> [What you should do]:
The lines to copy run from the one containing "algunos recuerdan que" to the end of the records below; repeat them exactly and include nothing else.

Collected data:
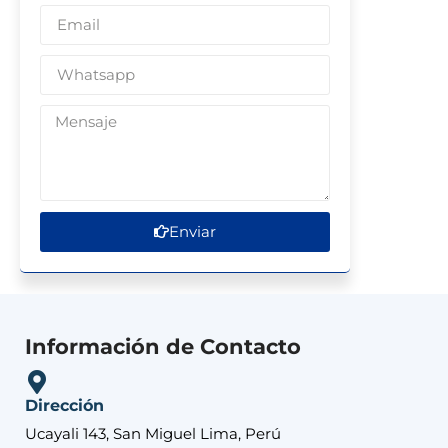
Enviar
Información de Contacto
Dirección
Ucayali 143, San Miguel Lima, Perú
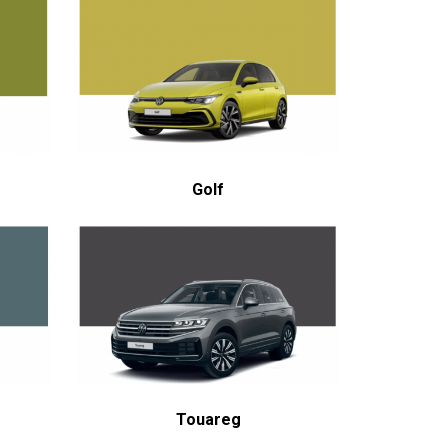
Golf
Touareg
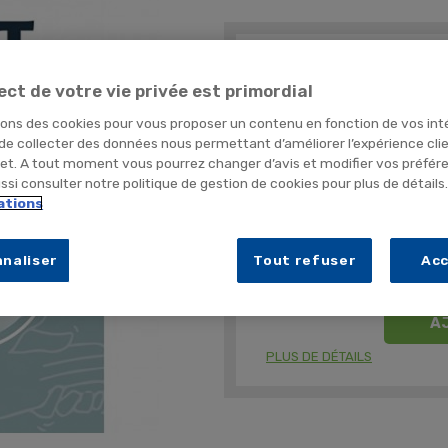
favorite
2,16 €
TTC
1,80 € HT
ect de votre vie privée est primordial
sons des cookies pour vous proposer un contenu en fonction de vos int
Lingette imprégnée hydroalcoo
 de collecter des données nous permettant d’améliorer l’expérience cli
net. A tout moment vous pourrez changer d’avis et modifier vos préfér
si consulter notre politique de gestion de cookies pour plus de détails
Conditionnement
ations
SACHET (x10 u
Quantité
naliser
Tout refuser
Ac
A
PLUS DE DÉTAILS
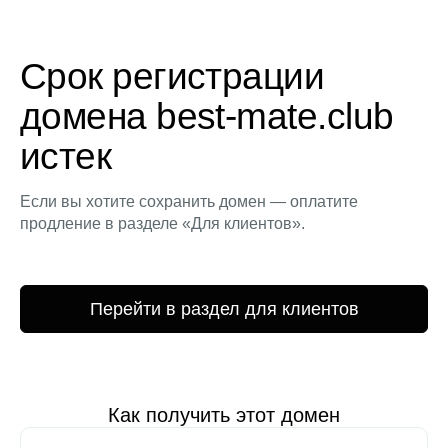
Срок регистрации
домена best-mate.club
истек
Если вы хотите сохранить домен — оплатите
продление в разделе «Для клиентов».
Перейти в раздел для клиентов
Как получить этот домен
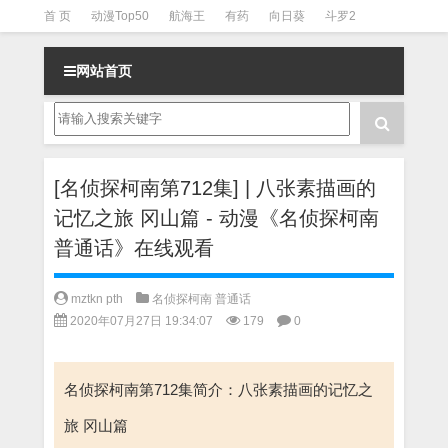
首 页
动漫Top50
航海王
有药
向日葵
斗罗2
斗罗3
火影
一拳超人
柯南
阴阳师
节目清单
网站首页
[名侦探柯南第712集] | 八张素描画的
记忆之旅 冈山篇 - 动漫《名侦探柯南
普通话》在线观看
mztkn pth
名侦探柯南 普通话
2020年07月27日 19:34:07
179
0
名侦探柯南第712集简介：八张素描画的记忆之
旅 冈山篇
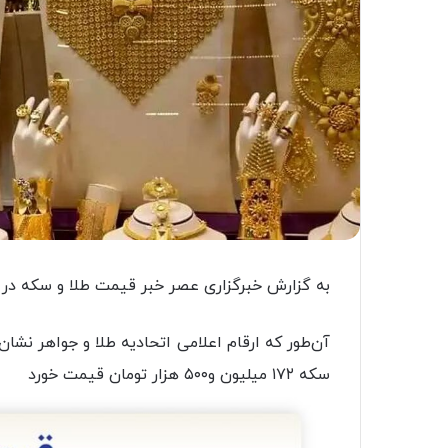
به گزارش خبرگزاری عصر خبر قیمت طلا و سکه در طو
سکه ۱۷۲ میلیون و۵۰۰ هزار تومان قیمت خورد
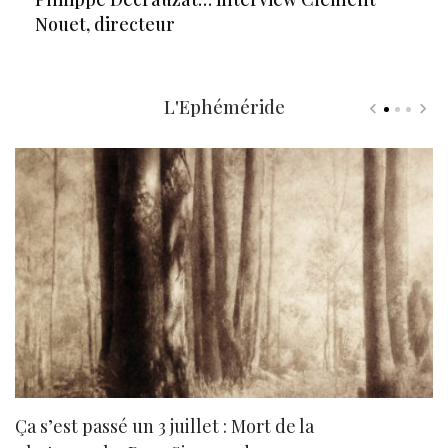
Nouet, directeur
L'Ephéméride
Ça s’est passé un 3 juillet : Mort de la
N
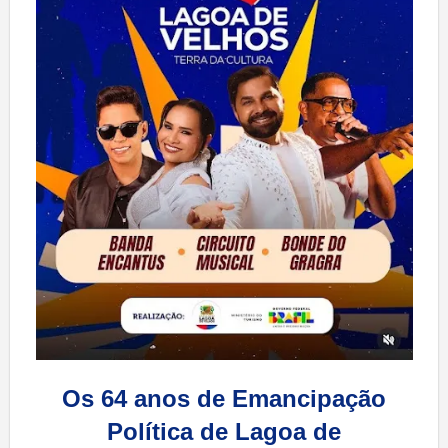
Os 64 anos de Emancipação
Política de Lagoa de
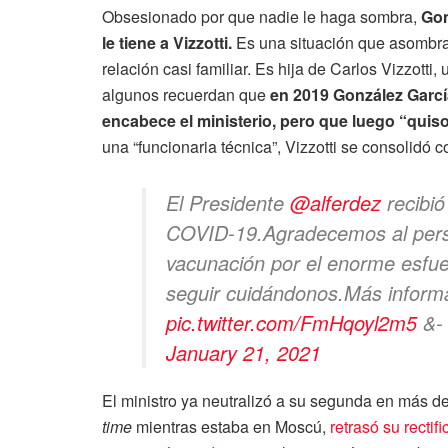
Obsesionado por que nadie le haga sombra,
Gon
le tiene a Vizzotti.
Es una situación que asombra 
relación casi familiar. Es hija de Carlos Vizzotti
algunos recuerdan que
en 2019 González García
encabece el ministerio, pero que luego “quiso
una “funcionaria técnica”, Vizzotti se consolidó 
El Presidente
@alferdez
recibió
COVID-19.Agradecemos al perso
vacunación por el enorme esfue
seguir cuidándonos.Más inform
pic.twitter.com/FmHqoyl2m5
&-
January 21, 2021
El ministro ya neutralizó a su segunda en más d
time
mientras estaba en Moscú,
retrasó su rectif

> [Answer section]:
algunos recuerdan que
en 2019 González García
encabece el ministerio, pero que luego “quiso
una “funcionaria técnica”, Vizzotti se consolidó 
El Presidente
@alferdez
recibió
COVID-19.Agradecemos al perso
vacunación por el enorme esfue
seguir cuidándonos.Más inform
pic.twitter.com/FmHqoyl2m5
&-
January 21, 2021
El ministro ya neutralizó a su segunda en más d
time
mientras estaba en Moscú,
retrasó su rectif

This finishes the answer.